Dong Ying, Wang Zengwu, Chen Zuo, Wang Xin, Zhang Linfeng, Nie Jingyu, Zheng Congyi, Wang Jiali, Shao Lan, Tian Ye, Gao Runlin
Division of Prevention and Community Health, National Center for Cardiovascular Disease, Fuwai Hospital, Pecking Union Medical College & Chinese Academy of Medical Sciences, Beijing, 102308, China.
Fuwai Hospital, Pecking Union Medical College & Chinese Academy of Medical Sciences, Beijing, 100037, China.
BMC Nephrol. 2018 Feb 17;19(1):40. doi: 10.1186/s12882-018-0837-1.
The aim of the study was to assess the association between chronic kidney disease (CKD) and obesity in predicting CKD among Chinese adults, distinguishing between 5 different adiposity indices: visceral fat index (VFI), percentage body fat (PBF), body mass index (BMI), waist circumference (WC) and waist-to-height ratio (WHtR).
A total of 29,516 participants aged 35 years or above were selected using a stratified multistage random sampling method across China during 2012-2015. CKD was defined as an estimated glomerular filtration (eGFR) < 60 ml/min/1.72m.
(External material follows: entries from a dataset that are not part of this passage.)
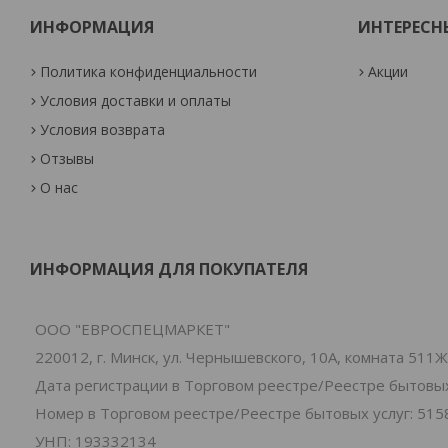
ИНФОРМАЦИЯ
ИНТЕРЕСН
Политика конфиденциальности
Акции
Условия доставки и оплаты
Условия возврата
Отзывы
О нас
ИНФОРМАЦИЯ ДЛЯ ПОКУПАТЕЛЯ
ООО "ЕВРОСПЕЦМАРКЕТ"
220012, г. Минск, ул. Чернышевского, 10А, комната 511Ж
Дата регистрации в Торговом реестре/Реестре бытовых 
Номер в Торговом реестре/Реестре бытовых услуг: 515
УНП: 193332134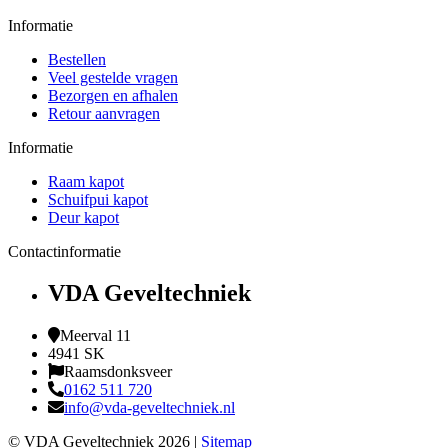
Informatie
Bestellen
Veel gestelde vragen
Bezorgen en afhalen
Retour aanvragen
Informatie
Raam kapot
Schuifpui kapot
Deur kapot
Contactinformatie
VDA Geveltechniek
Meerval 11
4941 SK
Raamsdonksveer
0162 511 720
info@vda-geveltechniek.nl
© VDA Geveltechniek 2026 |
Sitemap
The overall weighted prevalence of CKD was 3.94% (3.62% in males and 4.25% in females). All five adiposity indices had significant negative correlations to eGFR (P < 0.05). The area under the ROC (receiver operating characteristic) curves (AUC) for PBF was almost significantly larger than the other adiposity indices (P < 0.001). In addition, PBF yielded the highest Youden index in identifying CKD (male: 0.15; female: 0.20). In the logistic analysis, PBF had the highest crude odds ratios (ORs) in both males (OR: 1.819, 95% CI 1.559-2.123) and females (OR: 2.268, 95% CI 1.980-2.597). After adjusted for age, smoking status, alcohol use, education level, marital status, rural vs. urban area, geographic regions, and diagnosis of hypertension, diabetes mellitus, myocardial infarction and stroke, the ORs on PBF remained significant for both genders (P < 0.05).
Obesity is associated with an increased risk of CKD. Furthermore, PBF was a better predictor for identifying CKD than other adiposity indices (BMI, WC, WHtR, and VFI).
本研究旨在评估慢性肾脏病(CKD)与肥胖在中国成年人中预测CKD的相关性,区分5种不同的肥胖指数:内脏脂肪指数(VFI)、体脂百分比(PBF)、体重指数(BMI)、腰围(WC)和腰高比(WHtR)。
2012年至2015年期间,采用分层多阶段随机抽样方法在中国选取了29516名35岁及以上的参与者。CKD定义为估算肾小球滤过率(eGFR)<60 ml/min/1.72m²。
CKD的总体加权患病率为3.94%(男性为3.62%,女性为4.25%)。所有五个肥胖指数与eGFR均呈显著负相关(P<0.05)。PBF的ROC(受试者工作特征)曲线下面积(AUC)几乎显著大于其他肥胖指数(P<0.001)。此外,PBF在识别CKD方面产生了最高的约登指数(男性:0.15;女性:0.20)。在逻辑分析中,PBF在男性(OR:1.819,95%CI 1.559 - 2.123)和女性(OR:2.268,95%CI 1.980 - 2.597)中均具有最高的粗比值比(OR)。在调整年龄、吸烟状况、饮酒情况、教育水平、婚姻状况、城乡地区、地理区域以及高血压、糖尿病、心肌梗死和中风的诊断后,PBF的OR对两性均仍具有显著性(P<0.05)。
肥胖与CKD风险增加相关。此外,与其他肥胖指数(BMI、WC、WHtR和VFI)相比,PBF是识别CKD的更好预测指标。